Pour sa première visite de terrain comme ambassadeur des États-Unis en Haïti, Michele Sison a choisi de se rendre à l’Ecole nationale de Tabarre. Un établissement « dans le voisinage » de l’ambassade. Les élèves de première année fondamentale ont accueilli l’ambassadeur par des chants et des démonstrations en lecture. Pourquoi ? Cet établissement fait partie des écoles (plus de 600 à travers le pays) bénéficiaires d’un programme de lecture et d’écriture du ministère de l’Education nationale financé par l’USAID. 34 millions de dollars sont décaissés pour financer ce programme considéré comme un gâchis par des membres du secteur éducatif. Ce que réfutent les responsables du programme qui notent plutôt des progrès en lecture et en écriture chez les enfants bénéficiaires.

Contrairement aux critiques, l’ambassadeur des États-Unis en Haïti dit constater « du succès » dans la mise en application de ce programme. « Je suis très contente de visiter cette école (…) J’ai vu du succès dans les salles de classe, le succès est là sur le terrain, s’est-elle félicitée. Notre assistance bilatérale est très importante. Il faut mettre l’accent sur le partenariat avec le ministère de l’Éducation nationale. Ces enfants sont l’avenir de ce beau pays… », a ajouté l’ambassadeur à la fin de la démonstration spéciale préparée en prélude à sa visite.

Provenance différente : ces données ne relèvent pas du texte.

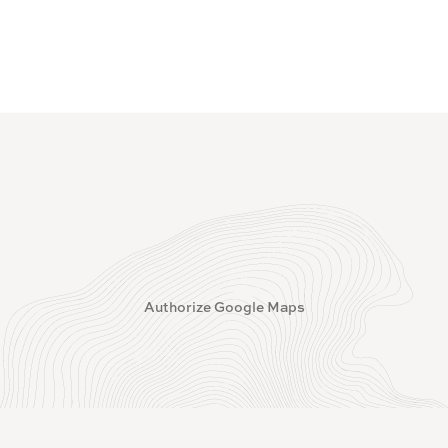
Authorize Google Maps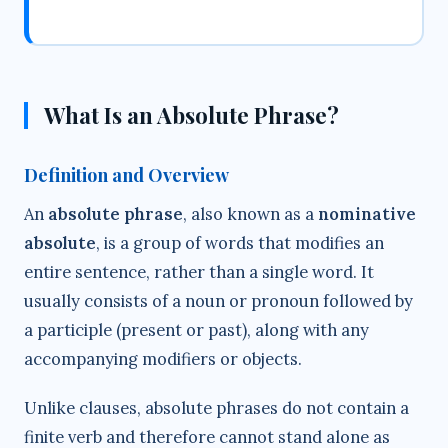
What Is an Absolute Phrase?
Definition and Overview
An
absolute phrase
, also known as a
nominative
absolute
, is a group of words that modifies an
entire sentence, rather than a single word. It
usually consists of a noun or pronoun followed by
a participle (present or past), along with any
accompanying modifiers or objects.
Unlike clauses, absolute phrases do not contain a
finite verb and therefore cannot stand alone as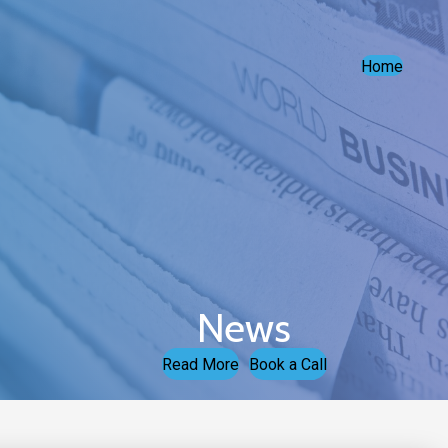
Home
News
Read More
Book a Call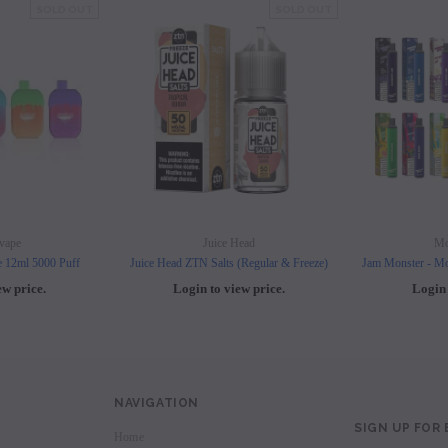
SOLD OUT
SOLD OUT
vape
Juice Head
Mo
e 12ml 5000 Puff
Juice Head ZTN Salts (Regular & Freeze)
Jam Monster - Mo
ew price.
Login to view price.
Login 
NAVIGATION
SIGN UP FOR
Home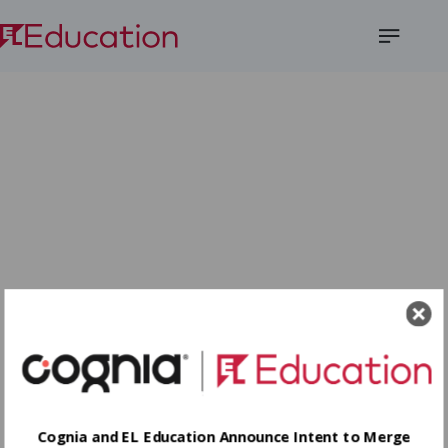
Open
Menu
Cognia and EL Education Announce Intent to Merge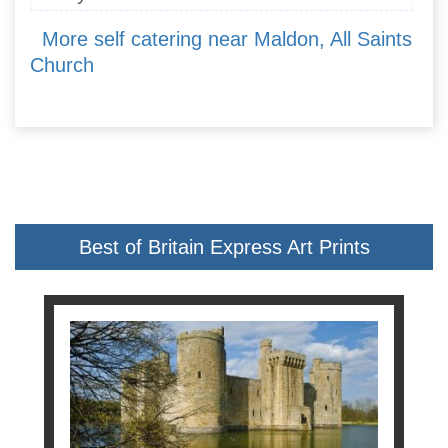
More self catering near Maldon, All Saints
Church
Best of Britain Express Art Prints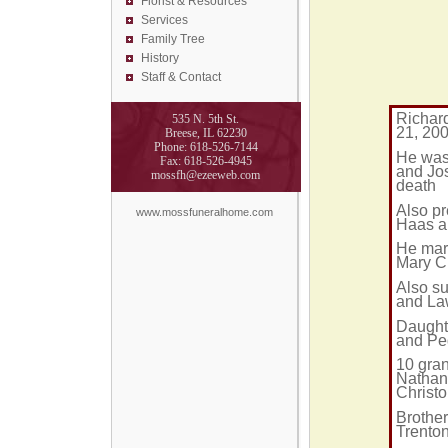
Florist &
Resources
Services
Family Tree
History
Staff & Contact
Richard
535 N. 5th St.
21, 200
Breese, IL 62230
Phone: 618-526-7144
He was
Fax: 618-526-4945
and Jo
mossfh@ezeeweb.com
death
Also pr
www.mossfuneralhome.com
Haas a
He mar
Mary Ch
Also s
and La
Daught
and Peg
10 gran
Nathan
Christ
Brothe
Trento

Présente en la circonstance, la coordonnatrice de l’Unité de développement des compétences en lecture, écriture, et mathématiques (UDCLEM) au sein de l’Education nationale, Rosalie Laramé Josma, a rappelé que ce programme co-implémenté par le ministère de l’Éducation et l’USAID a été mis en place après des évaluations du niveau des écoliers en lecture et en écriture. « On avait relevé de sérieux problèmes en écriture et en lecture, dit-elle. Quand un élève ne peut pas lire, il ne peut pas comprendre non plus. Quand l’élève cumule des déficits en lecture et en écriture, ces déficits le poursuivent jusqu’à la fin de sa scolarité et même à l’université », fait remarquer Rosalie Laramé Josma, qui note, elle aussi, des progrès dans le programme.

Pour ce programme, l’USAID développe des matériels basés sur la méthode scriptée afin de faciliter le travail des professeurs. Le programme sur lequel beaucoup de firmes ont déjà travaillé depuis 2012 concerne des élèves de première à quatrième fondamentale. « Ce sont des classes de base. Si l’élève réussit ces quatre classes, c’est plus sûr pour la suite de sa scolarité », souligne la coordonnatrice de l’UDCLEM.

Si les critiques font croire que le gros de l’enveloppe financière du porgamme était consacré à la logistique, à la maintenance des bureaux et aux salaires des experts expatriés, les responsables ne voient que l’aspect positif, même si l’on ne peut pas encore parler d’impact. L’évaluation de l’impact de ce programme est en cours », a indiqué Rosalie Laramé Josma.

Il revient au ministère de l’Education nationale et de la Formation professionnelle de valider le programme dont le principal objectif est d’améliorer les compétences des élèves en lecture et en écriture. Ce qui n’est pas encore fait.